I don’t think so either. AGIs will likely be capable of understanding what we mean by X and doing plans for exactly that if they want to help. Problem is the AGIs may have other goals in mind by this time.
As for re-inforcement learning, even it seems now impossible to build AGIs with utility functions on that paradigm, nothing gives us the assurance that that will be the paradigm used to be the first AGI.
Sure, it may be possible that some other paradigm allows us to have more control of the utility functions. User tailcalled mentioned John Wentworth’s research (which I will proceed to study as I haven’t done so in depth yet).
(Unless the first AGI can’t be told to do anything at all, but then we would already have lost the control problem.)
I’m afraid that this may be quite a likely outcome if we don’t make much progress in alignment research.
Regarding what the AGI will want then, I expect it to depend a lot on the training regime and on its internal motivation modules (somewhat analogous to the subcortical areas of the brain). My threat model is quite similar to the one defended by Steven Byrnes in articles such as this one.
In particular I think the AI developers will likely give the AGI “creativity modules” responsible for generating intrinsic reward whenever it finds out interesting patterns or abilities. This will help the AGI remain motivated and learning to solve harder and harder problems when outside reward is sparse, which I predict will be extremely useful to make the AGI more capable. But I expect the internalization of such intrinsic rewards to end up generating utility functions that are nearly unbounded in the value assigned to knowledge and computational power, and quite possibly hostile to us.
I don’t think all is lost though. Our brain provide us an example of a relatively-well aligned intelligence: our own higher reasoning in the telencephalon seems relatively well aligned with the evolutionary ancient primitive subcortical modules (not so much with evolution’s base objective of reproduction, though). Not sure how much work evolution had to align these two modules. I’ve heard at least one person arguing that maybe higher intelligence didn’t evolve before because of the difficulties of aligning it. If so, that would be pretty bad.
Also I’m somewhat more optimistic than others in the prospect of creating myopic AGIs that crave very much for short-term rewards that we do control. I think it might be possible (with a lot of effort) to keep such an AGI controlled in a box even if it is more intelligent than humans in general, and that such an AGI may help us with the overall control problem.
I agree. Regarding biases that I would like to throw away one day in the future, being careful enough to protect modules important for self-preservation and self-healing, I’d probably like to excessive energy-preserving modules such as ones responsible for laziness, that are only really useful in ancestral environments where food is scarce.
I like your example of senseless winter bias as well. There are probably many examples like that.
I take from this comment that you do not see “AI winning the gold medal” as a good predictor of superintelligence arriving soon as much as I do.

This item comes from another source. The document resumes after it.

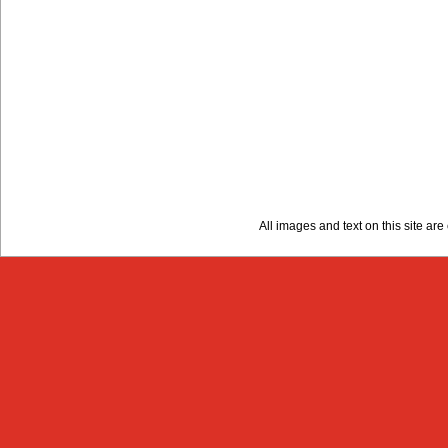
All images and text on this site a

I agree with the A/B < C/D part but may disagree with the “<<”. LLMs already display common sense. LLMs already generalize pretty well. Verifying whether a given game design is good is mostly a matter of common sense + reasoning. Finding a good game design given you know how to verify it is a matter of search.

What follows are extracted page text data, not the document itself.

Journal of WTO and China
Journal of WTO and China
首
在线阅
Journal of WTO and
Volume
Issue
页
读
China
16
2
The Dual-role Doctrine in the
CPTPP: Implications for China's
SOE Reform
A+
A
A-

A expect an AI that is good at both reasoning and search (as it has to be to win the IMO gold medal) to be quite capable of mechanism design as well, once it also knows how to connect common sense to reasoning + search. I don’t expect this to be trivial, but I do expect it to depend more on training data than on architecture.
Edit: by “training data” here I mostly mean “experience and feedback from multiple tasks” in a reinforcement learning sense, rather than more “passive” supervised learning.